Day by monotonous day melted into years. They had studied the arts of little niceties: of making tea in the manner the other preferred, of listening when weariness had left words ragged, of confessing errors, and being excused. Love did not cancel out pain, it showed them how to carry pain.
Chapter Ten — The Merging
Not everything was linear or tidy. Their life had the strange geometry of two people moving around one another—sometimes parallel, sometimes intersecting. They rotated in an impulsive and grounded fashion. Maya would travel with Arjun when his job took months away, sometimes to live with him or sometimes to teach in an overseas country. Their creation of rhythm created the possibility of absence and of reunion.
Years later, on an autumn evening, a long time after that first clumsy kiss, Maya and Arjun stood on a small hilltop looking down on the river on which the city was melting to gold. Light was a chemical burn; leaves a confetti of time. They were altered both-they were smoothed along the edges, more deeply laced with laughter--but there was something familiar.
Maya, Arjun kneeling on the grass without ceremony, I have no great lines. I don't have guarantees. What I possess is this: A dishevelled, serious life. I should like to continue to choose it--with you--if you will have me.
Her laugh was putting away old fears. And you were never any good at speeches.

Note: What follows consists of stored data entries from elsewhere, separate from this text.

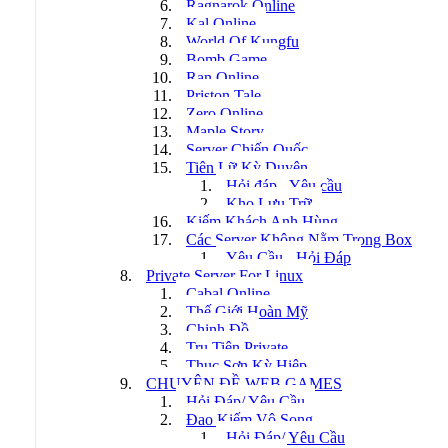
Ragnarok Online
Kal Online
World Of Kungfu
Bomb Game
Ran Online
Priston Tale
Zero Online
Maple Story
Server Chiến Quốc
Tiên Lữ Kỳ Duyên
Hỏi đáp - Yêu cầu
Kho Lưu Trữ
Kiếm Khách Anh Hùng
Các Server Không Nằm Trong Box
Yêu Cầu - Hỏi Đáp
Private Server For Linux
Cabal Online
Thế Giới Hoàn Mỹ
Chinh Đồ
Tru Tiên Private
Thục Sơn Kỳ Hiệp
CHUYÊN ĐỀ WEB GAMES
Hỏi Đáp/ Yêu Cầu
Đao Kiếm Vô Song
Hỏi Đáp/ Yêu Cầu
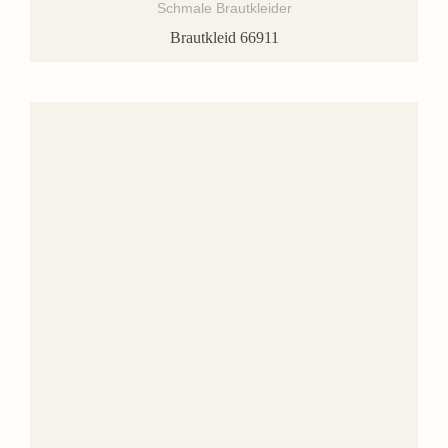
Schmale Brautkleider
Brautkleid 66911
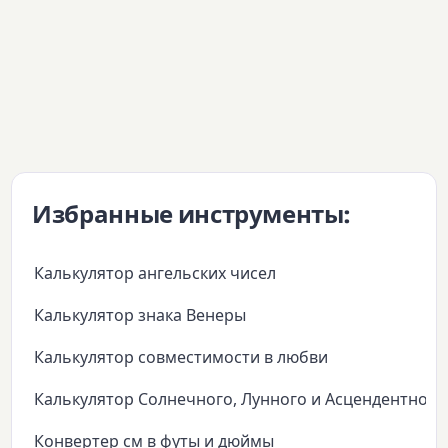
Избранные инструменты:
Калькулятор ангельских чисел
Калькулятор знака Венеры
Калькулятор совместимости в любви
Калькулятор Солнечного, Лунного и Асцендентного
Конвертер см в футы и дюймы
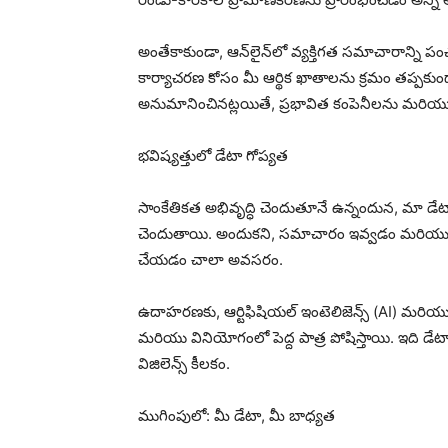
అంతేకాకుండా, ఆన్‌లైన్‌లో వ్యక్తిగత సమాచారాన్న
కార్యాచరణ కోసం మీ ఆర్థిక ఖాతాలను క్రమం తప్పకుండ
అనుమానించినట్లయితే, ప్రభావిత కంపెనీలను మరియు మీ
భవిష్యత్తులో డేటా గోప్యత
సాంకేతికత అభివృద్ధి చెందుతూనే ఉన్నందున, మా డే
చెందుతాయి. అందుకని, సమాచారం ఇవ్వడం మరియు దా
చేయడం చాలా అవసరం.
ఉదాహరణకు, ఆర్టిఫిషియల్ ఇంటెలిజెన్స్ (AI) మరియు మ
మరియు వినియోగంలో పెద్ద పాత్ర పోషిస్తాయి. ఇది డేట
విజిలెన్స్ కీలకం.
ముగింపులో: మీ డేటా, మీ బాధ్యత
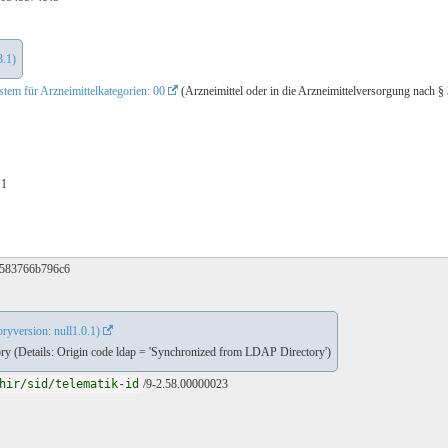
3.1)
em für Arzneimittelkategorien: 00
(Arzneimittel oder in die Arzneimittelversorgung nach
N1
-583766b796c6
ryversion: null1.0.1)
y (Details: Origin code ldap = 'Synchronized from LDAP Directory')
hir/sid/telematik-id
/9-2.58.00000023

She sat beside him. She might have responded with a catalogue of terms, a table of claims. Instead she allowed the city to breath upon them and spoke what was: I want to continue to choose this as well. Not that it is ideal, but because it belongs to us.

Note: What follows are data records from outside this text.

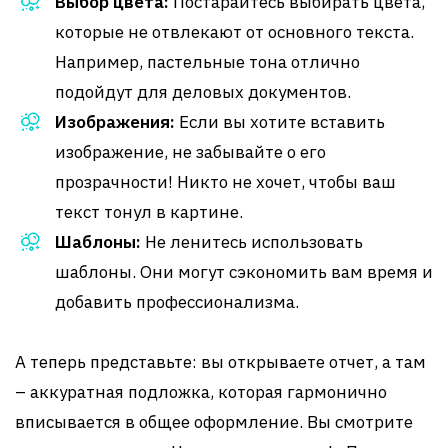
Выбор цвета:
Постарайтесь выбирать цвета,
которые не отвлекают от основного текста.
Например, пастельные тона отлично
подойдут для деловых документов.
Изображения:
Если вы хотите вставить
изображение, не забывайте о его
прозрачности! Никто не хочет, чтобы ваш
текст тонул в картине.
Шаблоны:
Не ленитесь использовать
шаблоны. Они могут сэкономить вам время и
добавить профессионализма.
А теперь представьте: вы открываете отчет, а там
– аккуратная подложка, которая гармонично
вписывается в общее оформление. Вы смотрите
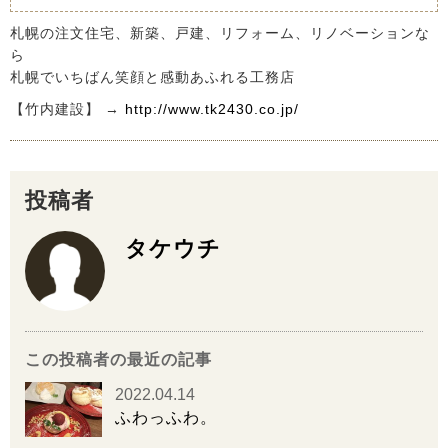
札幌の注文住宅、新築、戸建、リフォーム、リノベーションな
ら
札幌でいちばん笑顔と感動あふれる工務店
【竹内建設】 →
http://www.tk2430.co.jp/
投稿者
タケウチ
この投稿者の最近の記事
2022.04.14
ふわっふわ。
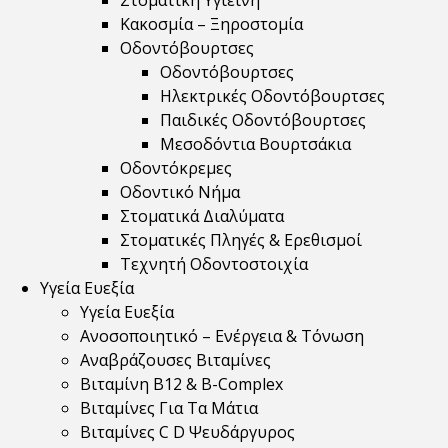
Στοματική Υγιεινή
Κακοσμία – Ξηροστομία
Οδοντόβουρτσες
Οδοντόβουρτσες
Ηλεκτρικές Οδοντόβουρτσες
Παιδικές Οδοντόβουρτσες
Μεσοδόντια Βουρτσάκια
Οδοντόκρεμες
Οδοντικό Νήμα
Στοματικά Διαλύματα
Στοματικές Πληγές & Ερεθισμοί
Τεχνητή Οδοντοστοιχία
Υγεία Ευεξία
Υγεία Ευεξία
Ανοσοποιητικό – Ενέργεια & Τόνωση
Αναβράζουσες Βιταμίνες
Βιταμίνη B12 & Β-Complex
Βιταμίνες Για Τα Μάτια
Βιταμίνες C D Ψευδάργυρος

They never had an exchange of big words at that time. They made vows of attendance--a promise to resume the minor mendings, the enrollments of daily affection. They had heard that love is not one great, glittering deed but a series of little, careful decisions.

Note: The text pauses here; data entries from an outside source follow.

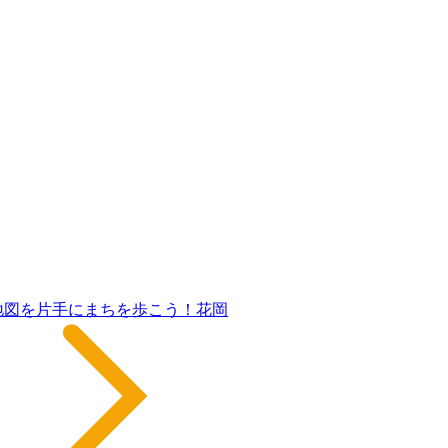
地図を片手にまちを歩こう！花岡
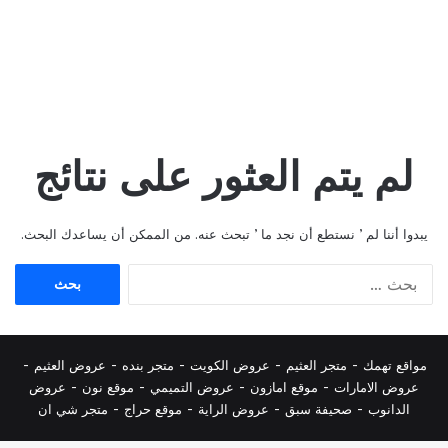
لم يتم العثور على نتائج
يبدوا أننا لم ’ نستطع أن نجد ما ’ تبحث عنه. من الممكن أن يساعدك البحث.
البحث
عن:
مواقع تهمك -
متجر العثيم
-
عروض الكويت
-
متجر بنده
-
عروض العثيم
-
عروض الامارات
-
موقع امازون
-
عروض التميمي
-
م
وقع نون
-
عروض
الدانوب
-
صحيفة سبق
-
عروض الراية
-
موقع حراج
-
متجر شي ان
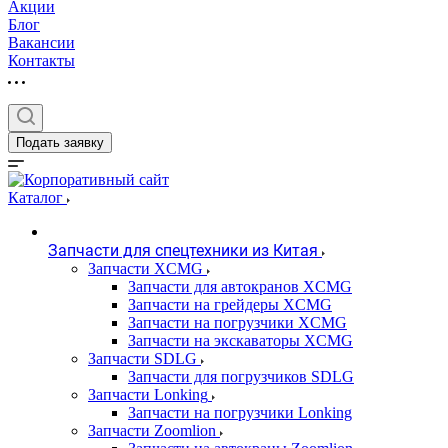
Акции
Блог
Вакансии
Контакты
Подать заявку
Каталог
Запчасти для спецтехники из Китая
Запчасти XCMG
Запчасти для автокранов XCMG
Запчасти на грейдеры XCMG
Запчасти на погрузчики XCMG
Запчасти на экскаваторы XCMG
Запчасти SDLG
Запчасти для погрузчиков SDLG
Запчасти Lonking
Запчасти на погрузчики Lonking
Запчасти Zoomlion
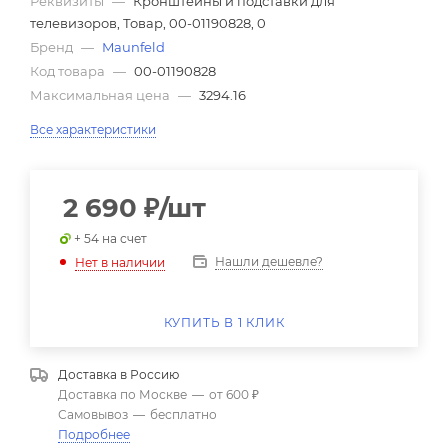
Реквизиты
—
Кронштейны и подставки для
телевизоров, Товар, 00-01190828, 0
Бренд
—
Maunfeld
Код товара
—
00-01190828
Максимальная цена
—
3294.16
Все характеристики
2 690
₽
/шт
+ 54 на счет
Нашли дешевле?
Нет в наличии
КУПИТЬ В 1 КЛИК
Доставка в
Россию
Доставка по Москве
—
от 600 ₽
Самовывоз
—
бесплатно
Подробнее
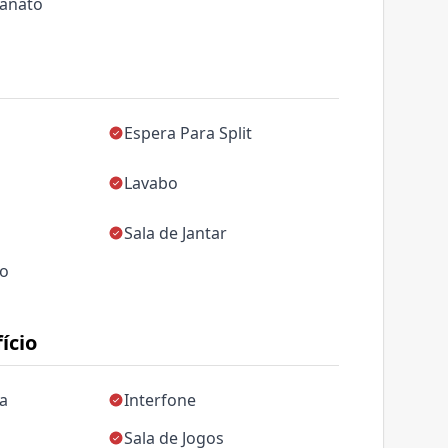
lanato
Espera Para Split
Lavabo
Sala de Jantar
ço
ício
da
Interfone
Sala de Jogos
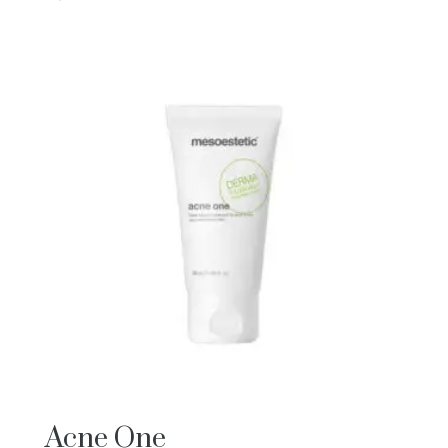
Acne One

Epilogue — The Spaces Between
Maya and Arjun’s story is not unique because it ends with sweeping triumph or melodramatic revival. It is normal like all true love: full of imperfections, it is kept going by hard work and made light and luminous through laughter. They found that the separations between them--space, dissimilarity, aspiration--need not be emptiness. Curiosity, care wonder, those spaces then might be landscapes where both might be cultivated.
Many years later they would wander along the river and indicate the location where they had first kissed and the bench where they had reunited. They would joke about fights they had had in the past and recollect on all the little niceties that had held them together. At home they had their own archive of their work: pictures of other countries he never visited, a pile of campaign modelages, a bowl that Ana gave her because her hands shaped it. Their love would not be an ideal carving but an animate object, at times sloppy, often graceful, often persistent.
There are different ways that people associate. Some of them love violently, and temporarily, others gradually and progressively. The lesson that Maya and Arjun received was a lesson that was very much informed by the heart: that love is not a one-time thing but a continuum. It takes care, integrity, readiness to reform, and the ability not to turn tail and run when the world tells you to run.
Eventually there was nothing between them but less absence and more room--room to do work and wonder, room to fall, and to be patched, room to be apart and to be united. And in that room, over a cup of tea and a camera on the window sill, they discovered the monotony of the life they had made a second and a third and a fifth time, not because it was easy, but because it was worth the effort.